Usnavi (Anthony Ramos) ha vivido toda su vida en esta parte de Manhattan y es dueño de una pequeña bodega. Su sueño es regresar a su natal República Dominicana y revivir el sueño de su difunto padre. Usnavi trabaja hasta el cansancio para reconstruir “El Sueñito”, un bar en la playa que su padre administraba y que le genera los más preciosos recuerdos. De manera paralela a la utopía de Usnavi ruedan otros anhelos en las venas de Vanessa (Melissa Barrerra), que sueña con convertirse en una famosa diseñadora de modas. Unas casas más allá encontramos a Nina (Leslie Grace) y su intento de conseguir un título universitario con el apoyo de su padre Kevin (Jimmy Smits) otro inmigrante que ha puesto todo el empeño para garantizar a su hija los privilegios que él no tuvo.

In the Heights
In the Heights (Google Images)

A través de un reluciente cristal

La ambición más grande de In the Heights es representar toda esa mezcla de culturas que ebulle en las calles de este pintoresco vecindario. Poniendo en primer plano a los dominicanos y siguiendo por ese camino para tropezarnos con boricuas, cubanos, colombianos, etc.…

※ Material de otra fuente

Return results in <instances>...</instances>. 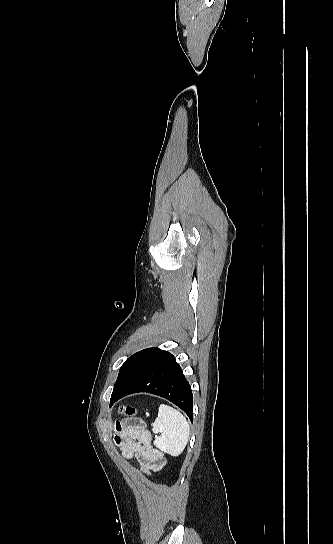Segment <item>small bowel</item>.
<instances>
[{
    "label": "small bowel",
    "instance_id": "small-bowel-1",
    "mask_svg": "<svg viewBox=\"0 0 333 544\" xmlns=\"http://www.w3.org/2000/svg\"><path fill=\"white\" fill-rule=\"evenodd\" d=\"M114 431V441L119 446L122 456L127 460L136 459L145 473L157 471L165 464L163 455L152 445L151 434L144 428L142 422L138 420L117 422Z\"/></svg>",
    "mask_w": 333,
    "mask_h": 544
}]
</instances>
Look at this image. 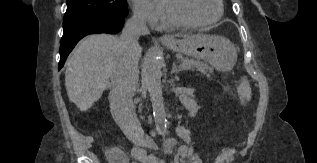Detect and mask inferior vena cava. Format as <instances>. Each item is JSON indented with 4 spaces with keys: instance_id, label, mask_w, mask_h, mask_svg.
<instances>
[{
    "instance_id": "602c4592",
    "label": "inferior vena cava",
    "mask_w": 317,
    "mask_h": 163,
    "mask_svg": "<svg viewBox=\"0 0 317 163\" xmlns=\"http://www.w3.org/2000/svg\"><path fill=\"white\" fill-rule=\"evenodd\" d=\"M149 34L144 18L135 12L126 22L119 39L120 56L111 79L113 90L110 94L111 113L126 137L138 143L144 136L135 113L133 96L139 79L136 56L139 48L138 39Z\"/></svg>"
}]
</instances>
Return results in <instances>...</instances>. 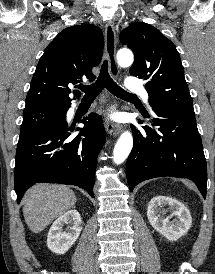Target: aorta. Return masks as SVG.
Returning a JSON list of instances; mask_svg holds the SVG:
<instances>
[{"mask_svg": "<svg viewBox=\"0 0 215 274\" xmlns=\"http://www.w3.org/2000/svg\"><path fill=\"white\" fill-rule=\"evenodd\" d=\"M134 57L129 49H120L117 53L118 64L122 67H128L133 63ZM133 147V137L128 131L121 134L118 139L114 152L113 160L116 164H121L130 154Z\"/></svg>", "mask_w": 215, "mask_h": 274, "instance_id": "aorta-1", "label": "aorta"}]
</instances>
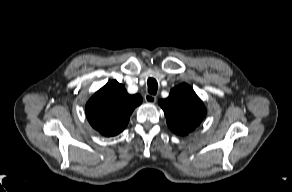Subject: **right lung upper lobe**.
<instances>
[{"instance_id": "cb5924a9", "label": "right lung upper lobe", "mask_w": 292, "mask_h": 192, "mask_svg": "<svg viewBox=\"0 0 292 192\" xmlns=\"http://www.w3.org/2000/svg\"><path fill=\"white\" fill-rule=\"evenodd\" d=\"M142 103L140 95H129L116 80L98 90L86 104V117L101 134L115 136L126 128L135 107Z\"/></svg>"}]
</instances>
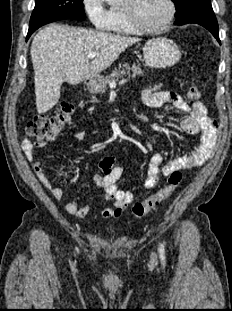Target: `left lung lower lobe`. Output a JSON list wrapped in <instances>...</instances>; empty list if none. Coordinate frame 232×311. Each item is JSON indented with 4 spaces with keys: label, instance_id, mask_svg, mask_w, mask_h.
I'll list each match as a JSON object with an SVG mask.
<instances>
[{
    "label": "left lung lower lobe",
    "instance_id": "obj_1",
    "mask_svg": "<svg viewBox=\"0 0 232 311\" xmlns=\"http://www.w3.org/2000/svg\"><path fill=\"white\" fill-rule=\"evenodd\" d=\"M196 23L208 29L219 41L218 24L210 0H201L176 16L174 24Z\"/></svg>",
    "mask_w": 232,
    "mask_h": 311
}]
</instances>
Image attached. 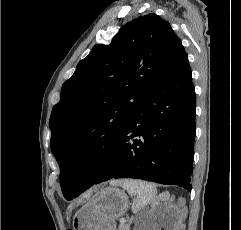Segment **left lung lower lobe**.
I'll return each mask as SVG.
<instances>
[{"label":"left lung lower lobe","mask_w":241,"mask_h":230,"mask_svg":"<svg viewBox=\"0 0 241 230\" xmlns=\"http://www.w3.org/2000/svg\"><path fill=\"white\" fill-rule=\"evenodd\" d=\"M196 95L187 54L138 104L126 129L99 141L74 165L78 195L112 178H138L191 191Z\"/></svg>","instance_id":"left-lung-lower-lobe-1"}]
</instances>
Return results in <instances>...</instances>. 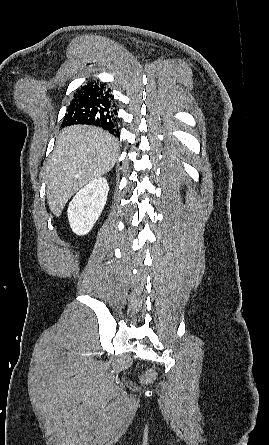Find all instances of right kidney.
Segmentation results:
<instances>
[{"label":"right kidney","mask_w":269,"mask_h":445,"mask_svg":"<svg viewBox=\"0 0 269 445\" xmlns=\"http://www.w3.org/2000/svg\"><path fill=\"white\" fill-rule=\"evenodd\" d=\"M108 192L107 180L95 178L75 195L67 210L75 234L86 235L91 231L104 209Z\"/></svg>","instance_id":"ca27d5eb"}]
</instances>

En ese intento de retratar los colores de esas banderas el filme encuentra en bache que no puede salvar. Los personajes se estiran y se refinan tanto que lo que nos queda es una figura maquillada de la realidad. Vemos todo desde un reluciente cristal que no deja espacio para imperfecciones ni para la más mínima impureza. El retrato del dominicano migrante queda reducido a una calcomanía de la isla con los colores de la bandera y a una idílica playa de arena blanca y aguas turquesa. Las otras comunidades se ahogan en unos cantos sobrados de gracia y encanto pero que fracasan en mostrar la identidad de sus culturas.

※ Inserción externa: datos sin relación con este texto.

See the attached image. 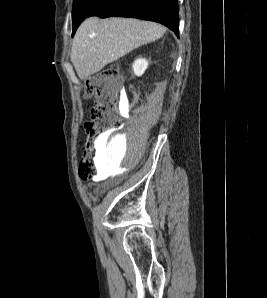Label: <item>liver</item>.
I'll list each match as a JSON object with an SVG mask.
<instances>
[{"label":"liver","mask_w":267,"mask_h":298,"mask_svg":"<svg viewBox=\"0 0 267 298\" xmlns=\"http://www.w3.org/2000/svg\"><path fill=\"white\" fill-rule=\"evenodd\" d=\"M154 22L130 18H87L79 26L71 49V62L80 79L102 70L127 53L163 36Z\"/></svg>","instance_id":"1"}]
</instances>
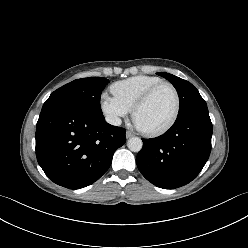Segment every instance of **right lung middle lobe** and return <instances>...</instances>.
Segmentation results:
<instances>
[{
	"instance_id": "obj_1",
	"label": "right lung middle lobe",
	"mask_w": 248,
	"mask_h": 248,
	"mask_svg": "<svg viewBox=\"0 0 248 248\" xmlns=\"http://www.w3.org/2000/svg\"><path fill=\"white\" fill-rule=\"evenodd\" d=\"M109 80L101 77H90L74 80L55 90L43 108L69 104L85 108L93 113L102 114L100 97Z\"/></svg>"
}]
</instances>
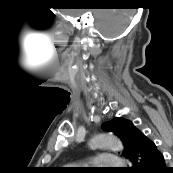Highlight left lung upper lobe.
Listing matches in <instances>:
<instances>
[{
    "label": "left lung upper lobe",
    "mask_w": 173,
    "mask_h": 173,
    "mask_svg": "<svg viewBox=\"0 0 173 173\" xmlns=\"http://www.w3.org/2000/svg\"><path fill=\"white\" fill-rule=\"evenodd\" d=\"M102 128L105 131L113 132L121 139L125 148L123 155L127 157L135 146L137 134L140 132L139 129L131 121L121 117H116L104 123Z\"/></svg>",
    "instance_id": "obj_1"
}]
</instances>
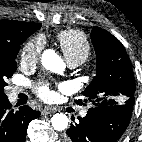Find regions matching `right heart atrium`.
<instances>
[{
	"label": "right heart atrium",
	"mask_w": 142,
	"mask_h": 142,
	"mask_svg": "<svg viewBox=\"0 0 142 142\" xmlns=\"http://www.w3.org/2000/svg\"><path fill=\"white\" fill-rule=\"evenodd\" d=\"M44 44V39L40 36H36L28 40L21 50V64L33 65L37 63L43 51Z\"/></svg>",
	"instance_id": "d8ad5b80"
}]
</instances>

La técnica no falla, hay una perfecta comunión entre los elementos que hacen posible la puesta en escena. La cámara se desplaza con dinamismo entre las precisas coreografías y los escenarios que se inventan entre las calles de ese ecosistema que respira salsa, merengue, ron y cerveza. Es aquí donde In the Heights respira sin apuros y hasta grita a todo pulmón. El detalle en cada número musical se mide hasta el milímetro y no hay nada fuera de tono. En particular me quedo con el solo de la abuela Claudia (Olga Merediz) como el momento que mejor combina la esencia del musical y ese lastre que siempre arrastra el inmigrante. La danza en el subterráneo y el decorado que le acompaña es en realidad un momento brillante del filme. Lamentablemente esta es una excepción y no la regla.

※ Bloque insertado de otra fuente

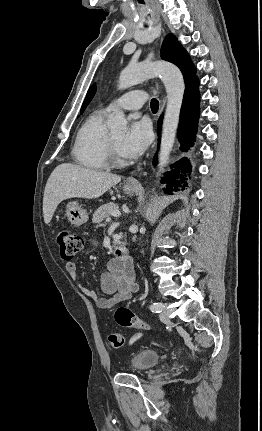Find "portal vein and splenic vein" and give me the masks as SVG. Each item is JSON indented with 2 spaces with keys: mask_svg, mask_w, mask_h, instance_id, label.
Listing matches in <instances>:
<instances>
[{
  "mask_svg": "<svg viewBox=\"0 0 262 431\" xmlns=\"http://www.w3.org/2000/svg\"><path fill=\"white\" fill-rule=\"evenodd\" d=\"M111 215H112L113 217H119V216H120V212H119V211H113V212L111 213Z\"/></svg>",
  "mask_w": 262,
  "mask_h": 431,
  "instance_id": "portal-vein-and-splenic-vein-1",
  "label": "portal vein and splenic vein"
}]
</instances>
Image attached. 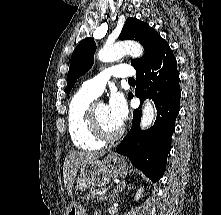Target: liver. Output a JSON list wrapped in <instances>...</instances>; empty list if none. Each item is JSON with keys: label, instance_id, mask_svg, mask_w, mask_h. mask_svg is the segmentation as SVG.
Listing matches in <instances>:
<instances>
[{"label": "liver", "instance_id": "1", "mask_svg": "<svg viewBox=\"0 0 221 215\" xmlns=\"http://www.w3.org/2000/svg\"><path fill=\"white\" fill-rule=\"evenodd\" d=\"M105 155V152H87L72 150L64 160L63 177L68 194L72 195V188L76 173L81 165L96 160Z\"/></svg>", "mask_w": 221, "mask_h": 215}]
</instances>
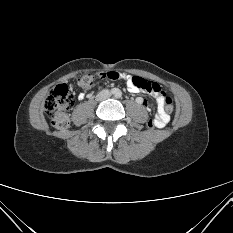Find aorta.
I'll use <instances>...</instances> for the list:
<instances>
[{
  "label": "aorta",
  "instance_id": "762f6f07",
  "mask_svg": "<svg viewBox=\"0 0 233 233\" xmlns=\"http://www.w3.org/2000/svg\"><path fill=\"white\" fill-rule=\"evenodd\" d=\"M115 95H116V96H120V95H121V92H120L119 90H117V91L115 92Z\"/></svg>",
  "mask_w": 233,
  "mask_h": 233
}]
</instances>
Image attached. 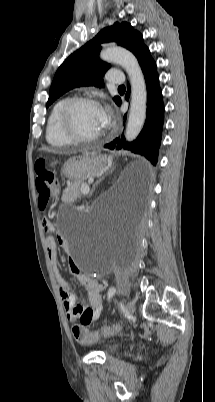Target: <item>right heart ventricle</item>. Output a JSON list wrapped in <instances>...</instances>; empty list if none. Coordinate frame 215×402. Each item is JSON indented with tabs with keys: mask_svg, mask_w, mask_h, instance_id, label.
<instances>
[{
	"mask_svg": "<svg viewBox=\"0 0 215 402\" xmlns=\"http://www.w3.org/2000/svg\"><path fill=\"white\" fill-rule=\"evenodd\" d=\"M68 99L70 98L64 97L56 101L48 115L45 134L47 142L53 147H66L72 144V141L64 136L59 127V113Z\"/></svg>",
	"mask_w": 215,
	"mask_h": 402,
	"instance_id": "1",
	"label": "right heart ventricle"
}]
</instances>
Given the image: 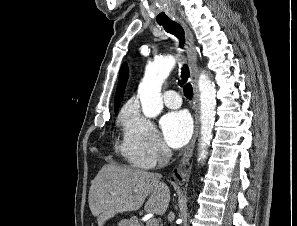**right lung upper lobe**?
<instances>
[{
    "mask_svg": "<svg viewBox=\"0 0 297 226\" xmlns=\"http://www.w3.org/2000/svg\"><path fill=\"white\" fill-rule=\"evenodd\" d=\"M128 79V66L127 63H123L120 69L119 73V80H118V85H117V90H116V95H115V102H114V108L119 107L121 100L123 98L125 86L127 83Z\"/></svg>",
    "mask_w": 297,
    "mask_h": 226,
    "instance_id": "cb5924a9",
    "label": "right lung upper lobe"
}]
</instances>
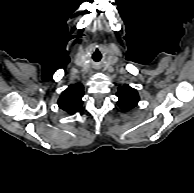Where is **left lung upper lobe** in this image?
<instances>
[{
  "label": "left lung upper lobe",
  "instance_id": "5c2ea615",
  "mask_svg": "<svg viewBox=\"0 0 194 193\" xmlns=\"http://www.w3.org/2000/svg\"><path fill=\"white\" fill-rule=\"evenodd\" d=\"M117 96L119 98L118 106L123 111L131 110L138 104L139 101V95L137 91L128 85L119 87Z\"/></svg>",
  "mask_w": 194,
  "mask_h": 193
}]
</instances>
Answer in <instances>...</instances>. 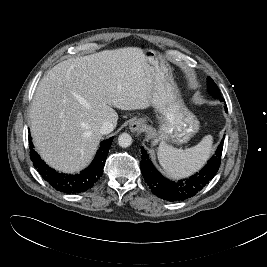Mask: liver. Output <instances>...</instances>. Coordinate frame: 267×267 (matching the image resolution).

In the Heights lo apuesta todo por el espectáculo visual y en esa parte no decepciona, pero cuando intenta ir más allá y abrazar el discurso de las culturas minoritarias y representarlas en pantalla hace un servicio deshonroso. Igual sus 2 horas y 23 minutos no le benefician para mantener el ritmo que, por momentos, toca niveles que nos hacen mirar el reloj o como diría el gran amigo y maestro Armando Almánzar, “a cambiar de nalgas”. Este último es indicador infalible para saber si estamos ante una buena o una mala película.